The capital of China, Beijing is also known as the cultural heart of the city and is home to many historical gems such as the Forbidden City and Summer Palace which now house a wealth of ancient art treasures. Studying art in China also means exposure to an entirely different way of understanding contemporary art. The 798 Art Zone (also called the Dashanzi Art District) is the place to go in order to get a feel for Beijing’s current art scene. There you can find old warehouses converted into contemporary art galleries, unique cafes, bookstores, and art festivals.
#5. Edinburgh, Scotland
If Scotland is known for one thing it's the breathtaking green scenery of the highlands, leaving in its wake legends and lore that have long produced and inspired works of art from both locals and globetrotters. Scotland is so scenic it even inspired an entire Pixar film -- Brave.
The history of Scotland, filled with Vikings and Celts, is as rich as the scenery, making for art history that's well worth exploring. Edinburgh is a compact, hilly city with sweeping views and cozy corridors perfect for many rainy a day. Serving as a focal point of the city, Edinburgh Castle makes a pretty picture and is filled with historical relics while the Scottish National Gallery is the largest art gallery around while the Red Foot Gallery, North Edinburgh Arts Centre and the Scottish Gallery are off-the-beaten-path favorites.
#6. Athens, Greece
Push through your art boundaries with help from the gods. The Ancient Greeks gave birth to Western Classical art creating some of the first sculptures, statues and pottery the world had ever seen. For both artists and art historians, the unparalleled access to historical settings, works, and stories that Greece offers, make studying abroad here an experience for the ages.
Athens, the bustling capital city, is a land of contrasts that make for a visual feast worthy of photographs, sketching, and painting. The Acropolis, an ancient temple dedicated to Athena, is sure to inspire a sense of artistic wonder. More modern settings such as the Ileana Tounta Contemporary Art Centre and Breeder Gallery are filled with innovation while political movements during this unique period in history have also led to unique and interesting protest graffiti in the streets.
#7. Melbourne, Australia
Melbourne may not be the political capital of Australia, but it certainly leads the pack when it comes to art. With more than 100 galleries in the city, there’s something for every art lover, from large national museums to independent artist-run cooperatives.
Australia has an art scene that is as long storied and varied as its own history. Aboriginal Australian art, in particular, is known for rock painting and engraving, desert landscapes, earthy tones, and the use of natural tools, canvases, and paints. Notable museums in Melbourne include the Melbourne Museum and the National Gallery of Victoria. Melbourne also has extensive street art, as well as a whole graffiti subculture.
#8. Cape Town, South Africa
The art of South Africa is known for vibrant colors and political ties, often dealing with the subject matters of race, inequality, animal conservation, and other aspects prevalent in daily life. For artists who wish to understand the role this history of strife played on the art scene, look no further than Cape Town.

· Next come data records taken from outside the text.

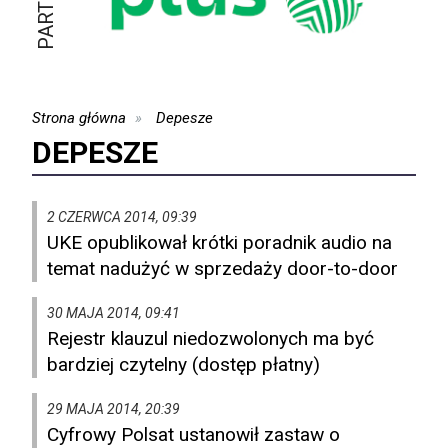
Strona główna
Depesze
DEPESZE
2 CZERWCA 2014, 09:39
UKE opublikował krótki poradnik audio na
temat nadużyć w sprzedaży door-to-door
30 MAJA 2014, 09:41
Rejestr klauzul niedozwolonych ma być
bardziej czytelny (dostęp płatny)
29 MAJA 2014, 20:39
Cyfrowy Polsat ustanowił zastaw o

Indeed, South Africa is a unique art study abroad destination due to this culmination of local culture and colonialism often reflected in pieces.
In addition to more recent South African and foreign art, museum exhibits provide a glimpse of the historic Bushman rock paintings, which serve as windows into the cultures and lives of the earliest dwellers in Southern Africa. The South African National Art Gallery has a diverse collection of both African and various Europeans pieces for you to explore. Many claim the country is the modern art hub for the entire continent; the newly opened Museum of Contemporary African Art glistens along Cape Town’s waterfront. Not to mention, the city’s natural wonders, from mountains to beaches, are sure to inspire artists as well.
#9. Wellington, New Zealand
As far as world history goes, New Zealand is a relatively young country, and thus much of the art scene, apart from the Maori culture, is modern. Much of the nation’s art focuses around visual and plastic arts, with landscapes playing a central role.
Located on the southern tip of New Zealand’s North Island, Wellington is known as the country’s cultural capital. New Zealand’s national museum provides an overview of history and art alike, spanning from the Maori to modern day. Lively Cuba street, often hailed as the country’s quirkiest cultural district, is home to a number of local galleries that provide insight into modern interpretations of the artistic world. Outside of the museums, there is much nature to inspire as well, with glorious mountains, coastal walks, and the world’s most famous fjords just a ferry ride away.
With art across the world, there's really no shortage of great options to hone in on your craft or delve into a deeper understanding of histories with study abroad. Pick the place that speaks most to your heart, and get ready for an incredible adventure that will be sure to have a profound impact on your artistic style. Whether you study abroad in art, art history, or choose a program that combines both, you'll come back with a greater appreciation for the variety and impact of art on the world and its cultures.